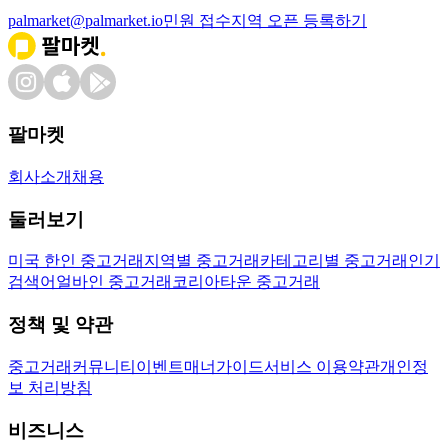
palmarket@palmarket.io
민원 접수
지역 오픈 등록하기
팔마켓
회사소개
채용
둘러보기
미국 한인 중고거래
지역별 중고거래
카테고리별 중고거래
인기
검색어
얼바인 중고거래
코리아타운 중고거래
정책 및 약관
중고거래
커뮤니티
이벤트
매너가이드
서비스 이용약관
개인정
보 처리방침
비즈니스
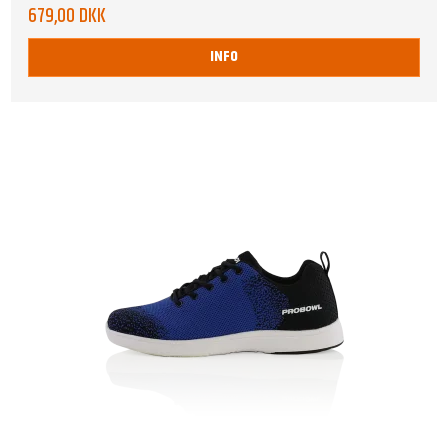
679,00 DKK
INFO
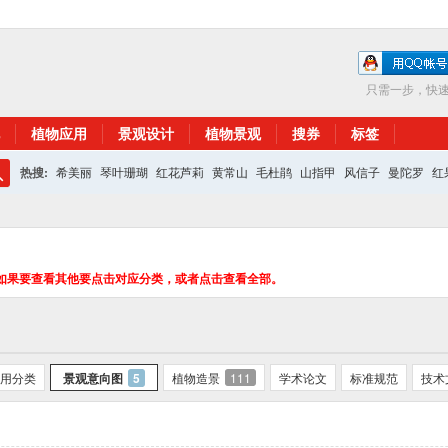
只需一步，快
植物应用
景观设计
植物景观
搜券
标签
热搜:
希美丽
琴叶珊瑚
红花芦莉
黄常山
毛杜鹃
山指甲
风信子
曼陀罗
红
搜
红花继木
银杏
索
如果要查看其他要点击对应分类，或者点击查看全部。
用分类
景观意向图
5
植物造景
111
学术论文
标准规范
技术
· · · · ·
◆ **Task requirements**:
Each line of the data that holds the word "중고거래" should be copied.

◆ **Problem solution**:
미국 한인 중고거래
지역별 중고거래
카테고리별 중고거래
얼바인 중고거래
코리아타운 중고거래
중고거래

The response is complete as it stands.